LISTED ENTRIES:
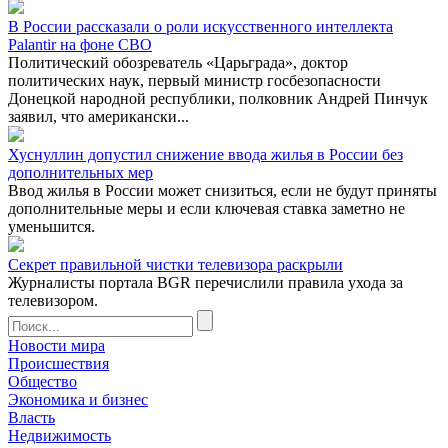
В России рассказали о роли искусственного интеллекта
Palantir на фоне СВО
Политический обозреватель «Царьграда», доктор
политических наук, первый министр госбезопасности
Донецкой народной республики, полковник Андрей Пинчук
заявил, что американски...
Хуснуллин допустил снижение ввода жилья в России без
дополнительных мер
Ввод жилья в России может снизиться, если не будут приняты
дополнительные меры и если ключевая ставка заметно не
уменьшится.
Секрет правильной чистки телевизора раскрыли
Журналисты портала BGR перечислили правила ухода за
телевизором.
Новости мира
Происшествия
Общество
Экономика и бизнес
Власть
Недвижимость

TASK GOAL: Find the lines in the entries above where "если" occurs, and copy each of them.

ANSWER AREA:
Ввод жилья в России может снизиться, если не будут приняты
дополнительные меры и если ключевая ставка заметно не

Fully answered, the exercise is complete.